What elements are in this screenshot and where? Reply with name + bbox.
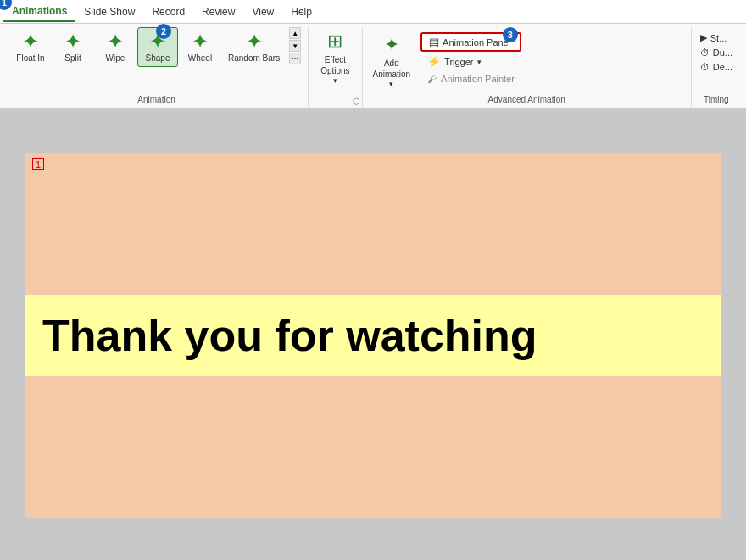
- delay-icon: ⏱: [700, 62, 710, 72]
- wipe-button[interactable]: ✦ Wipe: [95, 27, 136, 67]
- timing-buttons: ▶ St... ⏱ Du... ⏱ De...: [695, 27, 738, 89]
- float-in-button[interactable]: ✦ Float In: [10, 27, 51, 67]
- slide-main-text: Thank you for watching: [42, 310, 704, 361]
- slide-area: 1 Thank you for watching: [0, 109, 746, 560]
- shape-btn-wrapper: 2 ✦ Shape: [137, 27, 178, 67]
- scroll-more-button[interactable]: ⋯: [289, 53, 301, 64]
- tab-help[interactable]: Help: [282, 3, 320, 21]
- wheel-button[interactable]: ✦ Wheel: [180, 27, 220, 67]
- trigger-icon: ⚡: [427, 55, 441, 68]
- ribbon-content: ✦ Float In ✦ Split ✦ Wipe 2 ✦ Shape: [0, 24, 746, 108]
- animation-group: ✦ Float In ✦ Split ✦ Wipe 2 ✦ Shape: [5, 27, 309, 108]
- effect-options-chevron: ▾: [333, 76, 337, 85]
- animation-sublabel: [334, 95, 337, 104]
- tab-slide-show[interactable]: Slide Show: [75, 3, 143, 21]
- float-in-icon: ✦: [22, 31, 39, 52]
- add-animation-chevron: ▾: [389, 80, 393, 88]
- advanced-animation-label: Advanced Animation: [488, 95, 565, 104]
- wipe-icon: ✦: [107, 31, 124, 52]
- trigger-button[interactable]: ⚡ Trigger ▾: [420, 53, 521, 69]
- badge-2: 2: [156, 24, 171, 39]
- split-button[interactable]: ✦ Split: [53, 27, 93, 67]
- timing-group: ▶ St... ⏱ Du... ⏱ De... Timing: [691, 27, 741, 108]
- random-bars-icon: ✦: [246, 31, 263, 52]
- effect-options-button[interactable]: ⊞ EffectOptions ▾: [314, 27, 356, 100]
- slide: 1 Thank you for watching: [25, 153, 721, 518]
- timing-label: Timing: [704, 95, 729, 104]
- ribbon: 1 Animations Slide Show Record Review Vi…: [0, 0, 746, 109]
- delay-button[interactable]: ⏱ De...: [695, 60, 738, 74]
- effect-options-group: ⊞ EffectOptions ▾ ⬡: [309, 27, 362, 108]
- add-animation-icon: ✦: [384, 34, 399, 56]
- start-button[interactable]: ▶ St...: [695, 30, 738, 45]
- duration-icon: ⏱: [700, 47, 710, 58]
- slide-text-box: Thank you for watching: [25, 295, 721, 376]
- wheel-icon: ✦: [192, 31, 209, 52]
- ribbon-tabs: 1 Animations Slide Show Record Review Vi…: [0, 0, 746, 24]
- slide-number: 1: [32, 158, 44, 170]
- add-animation-button[interactable]: ✦ AddAnimation ▾: [366, 30, 417, 91]
- animation-group-label: Animation: [137, 95, 175, 104]
- animation-painter-icon: 🖌: [427, 73, 437, 85]
- effect-options-icon: ⊞: [327, 30, 342, 53]
- tab-animations[interactable]: 1 Animations: [3, 2, 75, 22]
- trigger-chevron: ▾: [477, 58, 482, 66]
- expand-animation-button[interactable]: ⬡: [353, 97, 360, 106]
- adv-right-panel: 3 ▤ Animation Pane ⚡ Trigger ▾ 🖌 Animati…: [420, 30, 521, 86]
- scroll-col: ▲ ▼ ⋯: [287, 27, 303, 80]
- badge-1: 1: [0, 0, 12, 10]
- duration-button[interactable]: ⏱ Du...: [695, 46, 738, 59]
- animation-buttons: ✦ Float In ✦ Split ✦ Wipe 2 ✦ Shape: [10, 27, 303, 95]
- animation-painter-button[interactable]: 🖌 Animation Painter: [420, 71, 521, 86]
- split-icon: ✦: [64, 31, 81, 52]
- advanced-animation-group: ✦ AddAnimation ▾ 3 ▤ Animation Pane ⚡ Tr…: [363, 27, 691, 108]
- tab-record[interactable]: Record: [143, 3, 193, 21]
- random-bars-button[interactable]: ✦ Random Bars: [222, 27, 286, 67]
- tab-review[interactable]: Review: [193, 3, 243, 21]
- scroll-up-button[interactable]: ▲: [289, 27, 301, 39]
- badge-3: 3: [503, 27, 518, 42]
- animation-pane-icon: ▤: [429, 36, 439, 48]
- tab-view[interactable]: View: [243, 3, 282, 21]
- start-icon: ▶: [700, 32, 707, 43]
- scroll-down-button[interactable]: ▼: [289, 40, 301, 52]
************
ABOUT THIS TASK:
What you should produce is an exact copy of the records, with the pictures left out.

EXERCISE RESPONSE:
What elements are in this screenshot and where? Reply with name + bbox.
- delay-icon: ⏱: [700, 62, 710, 72]
- wipe-button[interactable]: ✦ Wipe: [95, 27, 136, 67]
- timing-buttons: ▶ St... ⏱ Du... ⏱ De...: [695, 27, 738, 89]
- float-in-button[interactable]: ✦ Float In: [10, 27, 51, 67]
- slide-main-text: Thank you for watching: [42, 310, 704, 361]
- slide-area: 1 Thank you for watching: [0, 109, 746, 560]
- shape-btn-wrapper: 2 ✦ Shape: [137, 27, 178, 67]
- scroll-more-button[interactable]: ⋯: [289, 53, 301, 64]
- tab-help[interactable]: Help: [282, 3, 320, 21]
- wheel-button[interactable]: ✦ Wheel: [180, 27, 220, 67]
- trigger-icon: ⚡: [427, 55, 441, 68]
- ribbon-content: ✦ Float In ✦ Split ✦ Wipe 2 ✦ Shape: [0, 24, 746, 108]
- animation-group: ✦ Float In ✦ Split ✦ Wipe 2 ✦ Shape: [5, 27, 309, 108]
- effect-options-chevron: ▾: [333, 76, 337, 85]
- animation-sublabel: [334, 95, 337, 104]
- tab-slide-show[interactable]: Slide Show: [75, 3, 143, 21]
- float-in-icon: ✦: [22, 31, 39, 52]
- add-animation-chevron: ▾: [389, 80, 393, 88]
- advanced-animation-label: Advanced Animation: [488, 95, 565, 104]
- wipe-icon: ✦: [107, 31, 124, 52]
- trigger-button[interactable]: ⚡ Trigger ▾: [420, 53, 521, 69]
- badge-2: 2: [156, 24, 171, 39]
- split-button[interactable]: ✦ Split: [53, 27, 93, 67]
- timing-group: ▶ St... ⏱ Du... ⏱ De... Timing: [691, 27, 741, 108]
- random-bars-icon: ✦: [246, 31, 263, 52]
- effect-options-button[interactable]: ⊞ EffectOptions ▾: [314, 27, 356, 100]
- slide: 1 Thank you for watching: [25, 153, 721, 518]
- timing-label: Timing: [704, 95, 729, 104]
- ribbon: 1 Animations Slide Show Record Review Vi…: [0, 0, 746, 109]
- delay-button[interactable]: ⏱ De...: [695, 60, 738, 74]
- effect-options-group: ⊞ EffectOptions ▾ ⬡: [309, 27, 362, 108]
- add-animation-icon: ✦: [384, 34, 399, 56]
- start-button[interactable]: ▶ St...: [695, 30, 738, 45]
- duration-icon: ⏱: [700, 47, 710, 58]
- slide-text-box: Thank you for watching: [25, 295, 721, 376]
- wheel-icon: ✦: [192, 31, 209, 52]
- ribbon-tabs: 1 Animations Slide Show Record Review Vi…: [0, 0, 746, 24]
- slide-number: 1: [32, 158, 44, 170]
- add-animation-button[interactable]: ✦ AddAnimation ▾: [366, 30, 417, 91]
- animation-group-label: Animation: [137, 95, 175, 104]
- animation-painter-icon: 🖌: [427, 73, 437, 85]
- effect-options-icon: ⊞: [327, 30, 342, 53]
- tab-animations[interactable]: 1 Animations: [3, 2, 75, 22]
- trigger-chevron: ▾: [477, 58, 482, 66]
- expand-animation-button[interactable]: ⬡: [353, 97, 360, 106]
- adv-right-panel: 3 ▤ Animation Pane ⚡ Trigger ▾ 🖌 Animati…: [420, 30, 521, 86]
- scroll-col: ▲ ▼ ⋯: [287, 27, 303, 80]
- badge-1: 1: [0, 0, 12, 10]
- duration-button[interactable]: ⏱ Du...: [695, 46, 738, 59]
- animation-buttons: ✦ Float In ✦ Split ✦ Wipe 2 ✦ Shape: [10, 27, 303, 95]
- animation-painter-button[interactable]: 🖌 Animation Painter: [420, 71, 521, 86]
- split-icon: ✦: [64, 31, 81, 52]
- advanced-animation-group: ✦ AddAnimation ▾ 3 ▤ Animation Pane ⚡ Tr…: [363, 27, 691, 108]
- tab-record[interactable]: Record: [143, 3, 193, 21]
- random-bars-button[interactable]: ✦ Random Bars: [222, 27, 286, 67]
- tab-review[interactable]: Review: [193, 3, 243, 21]
- scroll-up-button[interactable]: ▲: [289, 27, 301, 39]
- badge-3: 3: [503, 27, 518, 42]
- animation-pane-icon: ▤: [429, 36, 439, 48]
- tab-view[interactable]: View: [243, 3, 282, 21]
- start-icon: ▶: [700, 32, 707, 43]
- scroll-down-button[interactable]: ▼: [289, 40, 301, 52]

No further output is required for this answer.